As we witness the breakdown of Dennard scaling, we can no longer get faster computers by shrinking transistors without increasing power density. Yet, the amount of data to be processed has never stopped growing. The limited power budget builds a “power wall” between the ever-increasing demand for computation and the available computer hardware, which forces computer scientists to seek not only performant, but also power efficient computation solutions, especially in data centers. Moreover, the wide performance gap between the computation units and the memory builds a “memory wall” and limits performance from another dimension.

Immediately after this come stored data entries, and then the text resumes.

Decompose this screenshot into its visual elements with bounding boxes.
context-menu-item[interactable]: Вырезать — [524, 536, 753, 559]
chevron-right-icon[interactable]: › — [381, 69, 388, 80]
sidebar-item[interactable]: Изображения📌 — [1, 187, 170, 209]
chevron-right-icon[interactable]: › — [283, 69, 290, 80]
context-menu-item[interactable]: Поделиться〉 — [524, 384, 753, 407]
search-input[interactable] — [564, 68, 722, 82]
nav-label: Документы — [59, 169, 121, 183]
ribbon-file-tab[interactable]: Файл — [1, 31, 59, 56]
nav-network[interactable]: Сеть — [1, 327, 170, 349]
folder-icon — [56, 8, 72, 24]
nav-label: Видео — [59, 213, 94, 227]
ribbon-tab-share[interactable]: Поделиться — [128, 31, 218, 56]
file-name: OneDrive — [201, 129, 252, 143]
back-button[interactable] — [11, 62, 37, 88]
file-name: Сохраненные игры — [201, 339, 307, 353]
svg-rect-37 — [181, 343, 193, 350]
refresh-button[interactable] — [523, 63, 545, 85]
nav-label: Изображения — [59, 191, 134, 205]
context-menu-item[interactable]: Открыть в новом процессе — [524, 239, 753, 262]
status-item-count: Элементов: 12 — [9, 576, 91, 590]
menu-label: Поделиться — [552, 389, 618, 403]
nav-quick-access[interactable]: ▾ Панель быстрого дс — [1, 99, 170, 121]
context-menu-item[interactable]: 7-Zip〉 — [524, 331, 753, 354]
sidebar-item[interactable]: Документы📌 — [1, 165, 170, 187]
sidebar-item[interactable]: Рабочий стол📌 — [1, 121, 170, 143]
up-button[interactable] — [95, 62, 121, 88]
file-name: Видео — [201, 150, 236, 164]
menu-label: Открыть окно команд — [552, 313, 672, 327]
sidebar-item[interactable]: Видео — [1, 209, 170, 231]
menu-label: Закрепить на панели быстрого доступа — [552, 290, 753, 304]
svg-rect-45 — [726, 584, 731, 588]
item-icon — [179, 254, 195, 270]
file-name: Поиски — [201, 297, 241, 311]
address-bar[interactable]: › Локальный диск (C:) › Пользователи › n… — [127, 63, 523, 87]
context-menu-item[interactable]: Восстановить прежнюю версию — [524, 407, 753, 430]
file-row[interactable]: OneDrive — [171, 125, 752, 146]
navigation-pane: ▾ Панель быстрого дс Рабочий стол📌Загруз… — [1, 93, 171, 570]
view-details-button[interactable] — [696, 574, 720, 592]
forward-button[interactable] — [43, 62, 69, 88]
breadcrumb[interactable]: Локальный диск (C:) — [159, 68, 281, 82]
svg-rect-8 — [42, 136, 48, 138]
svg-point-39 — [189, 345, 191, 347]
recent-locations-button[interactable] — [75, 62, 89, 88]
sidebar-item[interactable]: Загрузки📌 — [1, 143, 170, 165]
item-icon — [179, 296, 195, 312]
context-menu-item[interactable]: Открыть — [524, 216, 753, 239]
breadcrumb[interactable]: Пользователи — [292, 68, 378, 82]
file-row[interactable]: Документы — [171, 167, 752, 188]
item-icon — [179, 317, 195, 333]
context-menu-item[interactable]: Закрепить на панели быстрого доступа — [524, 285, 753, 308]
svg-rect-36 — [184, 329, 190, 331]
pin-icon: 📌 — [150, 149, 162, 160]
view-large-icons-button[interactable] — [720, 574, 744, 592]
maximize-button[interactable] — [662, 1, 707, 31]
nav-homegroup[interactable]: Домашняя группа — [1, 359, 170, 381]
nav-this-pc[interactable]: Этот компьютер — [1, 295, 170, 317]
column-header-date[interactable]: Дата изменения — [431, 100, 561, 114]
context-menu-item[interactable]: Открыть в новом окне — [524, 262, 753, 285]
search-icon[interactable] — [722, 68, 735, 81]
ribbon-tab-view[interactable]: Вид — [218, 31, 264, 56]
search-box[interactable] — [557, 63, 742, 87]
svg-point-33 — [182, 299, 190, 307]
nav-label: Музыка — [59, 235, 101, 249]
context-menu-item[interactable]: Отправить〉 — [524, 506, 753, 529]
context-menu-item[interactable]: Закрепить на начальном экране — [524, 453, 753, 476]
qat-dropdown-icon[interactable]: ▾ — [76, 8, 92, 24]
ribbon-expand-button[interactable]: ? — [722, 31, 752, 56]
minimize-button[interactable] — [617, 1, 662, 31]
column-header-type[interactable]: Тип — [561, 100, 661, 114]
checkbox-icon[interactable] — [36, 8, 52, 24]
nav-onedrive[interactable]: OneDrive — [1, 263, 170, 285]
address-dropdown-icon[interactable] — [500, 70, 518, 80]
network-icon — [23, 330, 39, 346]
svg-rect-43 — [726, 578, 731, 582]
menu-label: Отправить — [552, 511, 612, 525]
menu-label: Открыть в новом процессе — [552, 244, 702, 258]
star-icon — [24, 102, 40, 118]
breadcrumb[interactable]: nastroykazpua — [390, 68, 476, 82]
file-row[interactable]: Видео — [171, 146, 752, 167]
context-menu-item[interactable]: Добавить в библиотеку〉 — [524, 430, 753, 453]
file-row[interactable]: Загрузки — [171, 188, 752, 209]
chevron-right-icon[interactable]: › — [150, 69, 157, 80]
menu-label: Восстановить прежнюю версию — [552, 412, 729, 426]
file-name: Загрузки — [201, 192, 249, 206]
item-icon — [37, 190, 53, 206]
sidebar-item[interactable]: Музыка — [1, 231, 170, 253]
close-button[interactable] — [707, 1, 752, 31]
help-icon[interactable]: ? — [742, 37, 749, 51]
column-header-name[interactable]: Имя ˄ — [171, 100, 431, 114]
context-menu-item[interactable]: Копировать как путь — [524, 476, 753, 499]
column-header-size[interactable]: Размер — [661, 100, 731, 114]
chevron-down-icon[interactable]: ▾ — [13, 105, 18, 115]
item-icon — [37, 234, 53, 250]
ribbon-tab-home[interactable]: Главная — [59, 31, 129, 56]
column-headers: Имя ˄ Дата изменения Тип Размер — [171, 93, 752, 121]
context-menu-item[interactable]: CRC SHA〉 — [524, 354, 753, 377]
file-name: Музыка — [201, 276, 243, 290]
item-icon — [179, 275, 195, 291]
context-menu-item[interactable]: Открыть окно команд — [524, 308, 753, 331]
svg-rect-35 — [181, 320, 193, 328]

In the past decade, field-programmable gate arrays (FPGAs) have been rapidly adopted in data centers, thanks to their low power consumption and the reprogrammability that assemble highly power-efficient accelerators for memory-bound applications. Meanwhile, C-based high-level synthesis (HLS) has been growing as the FPGA acceleration market grows, bringing “hard-to-program” FPGA accelerators to a broader community in many application domains. However, to create efficient customized accelerators, FPGA-related expertise is still required for the domain experts when they write HLS C. To make it worse, even for experienced FPGA programmers, C-based HLS is often less productive compared with higher-level software languages, especially when an application cannot be easily programmed using the compiler directives designed for data-parallel programs.
This dissertation aims to address these two issues for domain-specific customizable accelerators for memory-bound applications with both regular and irregular memory access patterns. For memory-bound applications with regular memory accesses, we select stencil application as a representative for their complex data dependency that is challenging to optimize. We present SODA (Stencil with Optimized Dataflow Architecture) as a domain-specific compiler framework for FPGA accelerators. We show that by adopting theoretical analysis, model-driven design-space exploration, and domain-specific languages, programmers without FPGA expertise can build highly efficient stencil accelerators that outperform multi-thread CPUs by up to 3.3× with the memory bandwidth utilization improved by 1.65× on average. For memory-bound applications with irregular memory accesses, we select graph applications as a representative for their widespread presentation in various application domains. We first present TAPA (TAsk-PArallel) as a language extension to HLS, showing that convenient programming interfaces, universal software simulation, and hierarchical code generation can greatly improve productivity for task-parallel programs and reduce programmers’ burden. We then extend our effort to support dynamically scheduled memory accesses to cover more applications and further improve productivity. Finally, we show with two case studies from real-world graph applications, i.e., single-source shortest path for neural image reconstruction and graph convolutional neural network for learning on graph structure, that customizable accelerators can achieve up to 4.9× speedup over state-of-the-art FPGA accelerators and 2.6× speedup over state-of-the-art multi-thread CPU implementation.